Proponents claim that extending the Supreme Court is vital to correct the perceived imbalance and ensure equitable representation of varied opinions. They argue that the court’s conservative majority does not reflect society’s diversity (Bamzai, 2019). Expanding the court would allow for more diversity in the judiciary. Ultimately, one’s perspective of the proposal to increase the Supreme Court depends on their view of its objectives and current composition and functioning.

Question 4

Diversity matters whether debating Supreme Court expansion or any decision-making process. A more diverse Court can provide a broader range of perspectives and experiences, making decision-making more comprehensive and equitable (Bamzai, 2019). The court can better understand and resolve complicated issues by having justices from diverse racial, ethnic, gender, and socioeconomic backgrounds. The court gains legitimacy and public trust by reflecting society’s diversity, so citizens trust its judgments when the court is seen as fair and representative.

A diverse Court can also help underrepresented groups be heard and considered in legal interpretation and application. Diversity transcends ideology; hence a diverse court should include demographic, professional, and experiential variety as well as political and ideological diversity. This diversity of opinions can help the court appreciate society’s intricacies and make more accurate judgments.

Question 5

The Constitution’s framers did not specify whether the Supreme Court should be extended or filled with judges on one side. (Liptak, 2020) The Constitution does not specify the number of justices. It allows Congress to legislate the court’s size. The framers recognized that the judiciary’s structure and operation should change with the nation. They wanted the Supreme Court to be autonomous from politics and bound by the Constitution. They created the court as the final arbiter of law, interpreting the Constitution and resolving legal issues (Liptak, 2020). The court checked the other branches of government. Due to this flexibility, it upheld the rule of law so its composition could be changed to reflect changing conditions, requirements, and public concerns.

Question 6

The Supreme Court’s size has fluctuated due to political reasons and attempts to mold its makeup. The court had six justices in 1789, but 1807 it had seven. To reduce the caseload, the court increased to seven (Liptak, 2020). In 1837, the court increased to nine justices. Political concerns led President Andrew Jackson to nominate more justices to strengthen his authority on the Court (Liptak, 2020). The court has had nine justices for nearly 150 years, and the impact of these Court size modifications was debated.

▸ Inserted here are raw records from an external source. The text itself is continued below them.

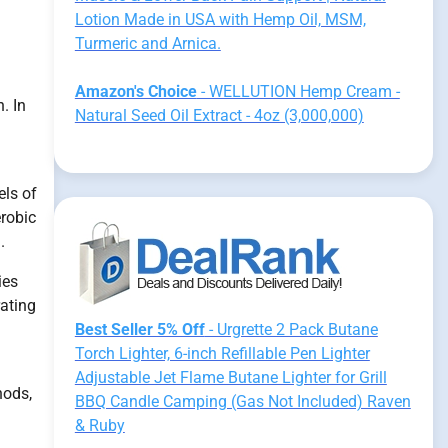
Lotion Made in USA with Hemp Oil, MSM,
Turmeric and Arnica.
Amazon's Choice
- WELLUTION Hemp Cream -
. In
Natural Seed Oil Extract - 4oz (3,000,000)
els of
erobic
.
ies
rating
Best Seller 5% Off
- Urgrette 2 Pack Butane
Torch Lighter, 6-inch Refillable Pen Lighter
Adjustable Jet Flame Butane Lighter for Grill
hods,
BBQ Candle Camping (Gas Not Included) Raven
& Ruby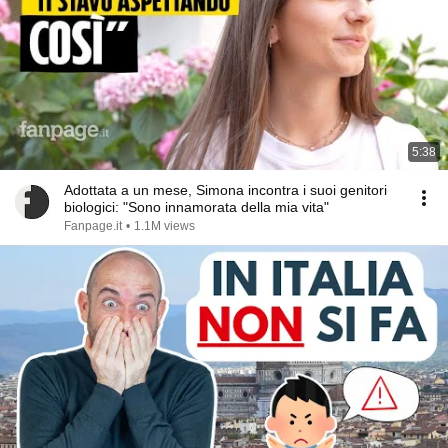
5:38
Adottata a un mese, Simona incontra i suoi genitori
biologici: "Sono innamorata della mia vita"
Fanpage.it
•
1.1M views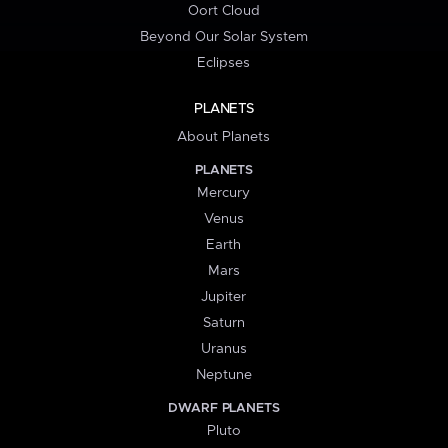
Oort Cloud
Beyond Our Solar System
Eclipses
PLANETS
About Planets
PLANETS
Mercury
Venus
Earth
Mars
Jupiter
Saturn
Uranus
Neptune
DWARF PLANETS
Pluto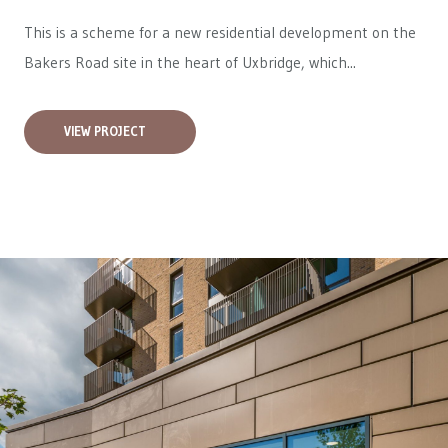
This is a scheme for a new residential development on the
Bakers Road site in the heart of Uxbridge, which...
VIEW PROJECT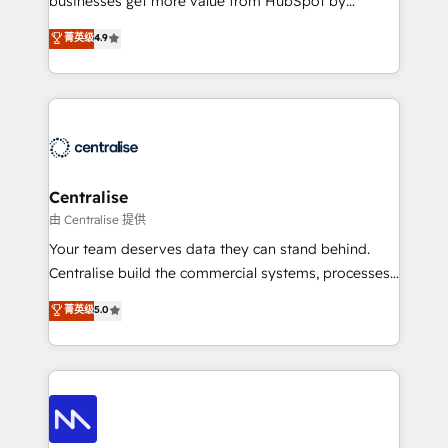
businesses get more value from HubSpot by
Sales enablement and team training - Revenue Hub
building CRM, data, automation, and AI foundations
菁英级
4.9
Implementation, CPQ Implementation, Billing &
that work in the real world. The only HubSpot Elite
Payments Implementation" Based in Leeds and
Solutions Partner and Salesforce Summit Partner, we
London, we partner with businesses across the UK
help companies design connected revenue systems
who are ready to turn HubSpot into the growth
across HubSpot, Salesforce, Claude, and the tools
engine it’s meant to be.
that support their business. Our work goes beyond
implementation. We help clients clean up
complexity, adoption, data, reporting, and
Centralise
operationalize AI through practical, governed Claude
由 Centralise 提供
services that turn AI into useful business workflows.
Your team deserves data they can stand behind.
We support HubSpot implementation, onboarding,
Centralise build the commercial systems, processes
optimization, advanced configuration, CRM
and HubSpot foundations that turn your CRM from a
菁英级
5.0
architecture, RevOps process design, Salesforce
liability, into the source of truth that your entire
migrations and integrations, automation, reporting,
organisation can confidently stand behind. We are
governance, Claude AI strategy, and custom
an Elite Partner built on one belief: technology is
integrations. We work best with mid-market and
only as good as the revenue system around it. Our
enterprise organizations that have outgrown basic
strategists, RevOps specialists and technical
CRM setup and need a long-term partner with
consultants care as much about outcomes as our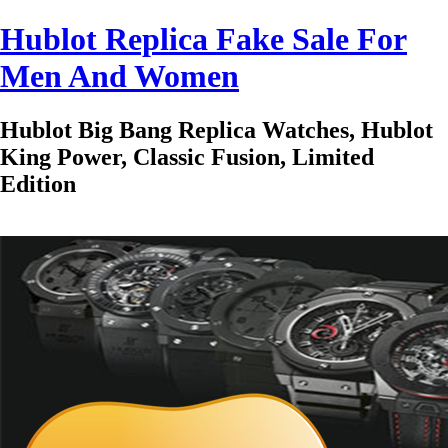
Hublot Replica Fake Sale For
Men And Women
Hublot Big Bang Replica Watches, Hublot
King Power, Classic Fusion, Limited
Edition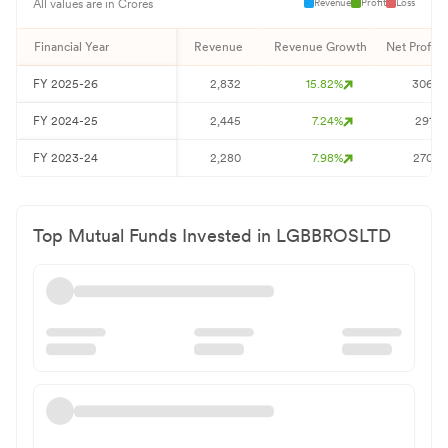
Revenue
Profit
Loss
All values are in Crores
Financial Year
Revenue
Revenue Growth
Net Profit
FY
2025-26
2,832
15.82
%
306
FY
2024-25
2,445
7.24
%
291
FY
2023-24
2,280
7.98
%
270
Top Mutual Funds Invested in
LGBBROSLTD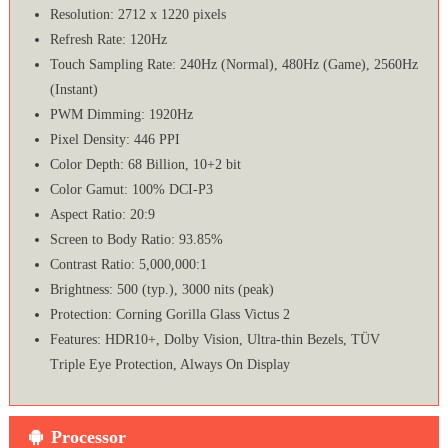
Resolution: 2712 x 1220 pixels
Refresh Rate: 120Hz
Touch Sampling Rate: 240Hz (Normal), 480Hz (Game), 2560Hz
(Instant)
PWM Dimming: 1920Hz
Pixel Density: 446 PPI
Color Depth: 68 Billion, 10+2 bit
Color Gamut: 100% DCI-P3
Aspect Ratio: 20:9
Screen to Body Ratio: 93.85%
Contrast Ratio: 5,000,000:1
Brightness: 500 (typ.), 3000 nits (peak)
Protection: Corning Gorilla Glass Victus 2
Features: HDR10+, Dolby Vision, Ultra-thin Bezels, TÜV
Triple Eye Protection, Always On Display
Processor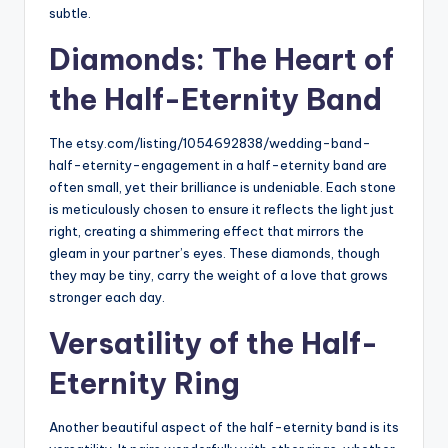
subtle.
Diamonds: The Heart of
the Half-Eternity Band
The etsy.com/listing/1054692838/
wedding-band-
half-eternity-
engagement in a half-eternity band are
often small, yet their brilliance is undeniable. Each stone
is meticulously chosen to ensure it reflects the light just
right, creating a shimmering effect that mirrors the
gleam in your partner’s eyes. These diamonds, though
they may be tiny, carry the weight of a love that grows
stronger each day.
Versatility of the Half-
Eternity Ring
Another beautiful aspect of the half-eternity band is its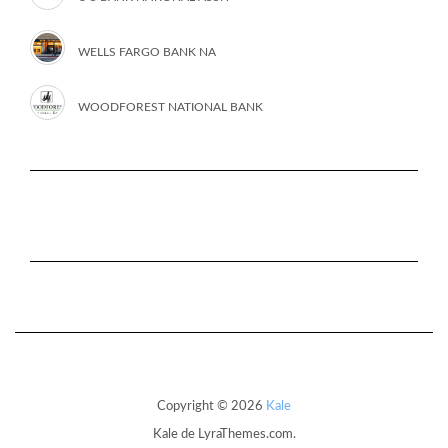
WELLS FARGO BANK NA
WOODFOREST NATIONAL BANK
Copyright © 2026
Kale
Kale
de LyraThemes.com.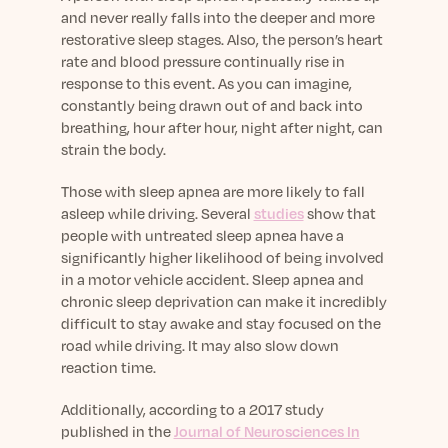
and never really falls into the deeper and more
restorative sleep stages. Also, the person’s heart
rate and blood pressure continually rise in
response to this event. As you can imagine,
constantly being drawn out of and back into
breathing, hour after hour, night after night, can
strain the body.
Those with sleep apnea are more likely to fall
asleep while driving. Several
studies
show that
people with untreated sleep apnea have a
significantly higher likelihood of being involved
in a motor vehicle accident. Sleep apnea and
chronic sleep deprivation can make it incredibly
difficult to stay awake and stay focused on the
road while driving. It may also slow down
reaction time.
Additionally, according to a 2017 study
published in the
Journal of Neurosciences In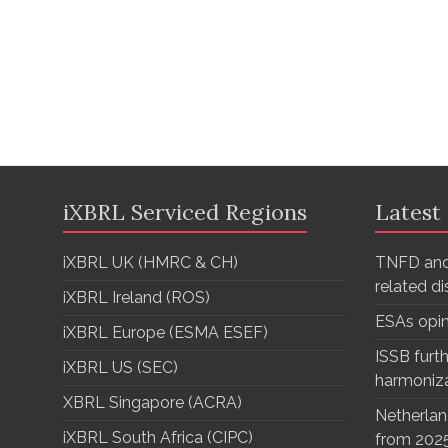
iXBRL Serviced Regions
Latest
iXBRL UK (HMRC & CH)
TNFD and
related d
iXBRL Ireland (ROS)
ESAs opi
iXBRL Europe (ESMA ESEF)
ISSB furth
iXBRL US (SEC)
harmoniz
XBRL Singapore (ACRA)
Netherlan
iXBRL South Africa (CIPC)
from 202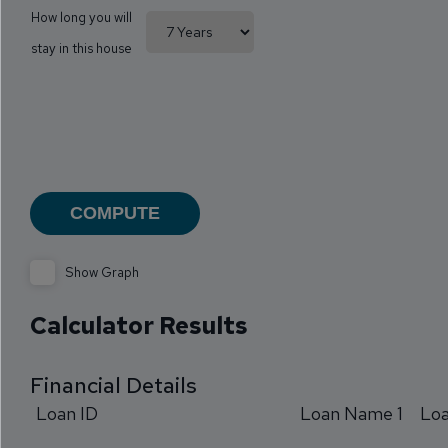
How long you will
stay in this house
Show Graph
Calculator Results
Financial Details
Loan ID
Loan Name 1
Lo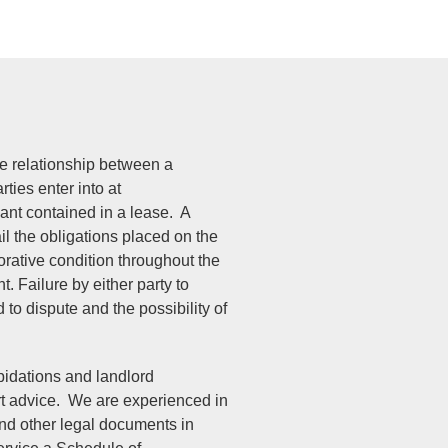
e relationship between a
ties enter into at
nt contained in a lease. A
il the obligations placed on the
orative condition throughout the
t. Failure by either party to
to dispute and the possibility of
pidations and landlord
ert advice. We are experienced in
and other legal documents in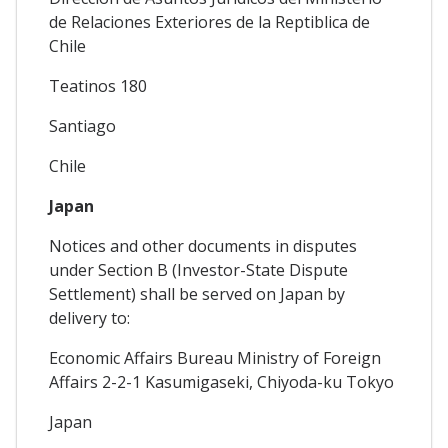
de Relaciones Exteriores de la Reptiblica de
Chile
Teatinos 180
Santiago
Chile
Japan
Notices and other documents in disputes
under Section B (Investor-State Dispute
Settlement) shall be served on Japan by
delivery to:
Economic Affairs Bureau Ministry of Foreign
Affairs 2-2-1 Kasumigaseki, Chiyoda-ku Tokyo
Japan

Some critics suggested that increasing the court for political objectives harmed its independence and impartiality by stacking the bench with judges who supported a particular ideology or administration (Liptak, 2020). Such disputes sparked questions about the court’s legitimacy and judicial appointments becoming politicized. The historical history of increasing the court’s size reminds us that Supreme Court composition changes have far-reaching effects. They can affect the court’s dynamics, decisions, and public perception. Expanding the court today reflects similar historical discussions, underlining the significance of carefully analyzing such changes’ potential consequences and ramifications.


Bamzai, A. (2019). Delegation and Interpretive Discretion. Harvard Law Review, 133(1), 164–199.

Braver, J. (2020). Court-Packing: An American Tradition?. BCL Rev., pp. 61, 2747.

Calamur, K., & Totenberg, N. (2021, April 15). Democrats unveil long-shot plan to expand the size of Supreme Court from 9 to 13. NPR.

Feldman, S. M. (2020). Court-Packing Time? Supreme Court Legitimacy and Positivity Theory. Buff. L. Rev.68, 1519.

Grove, T. L. (2019). The Supreme Court’s Legitimacy Dilemma.

Liptak, A. (2020, October 12). The precedent and perils of court packing. The New York Times.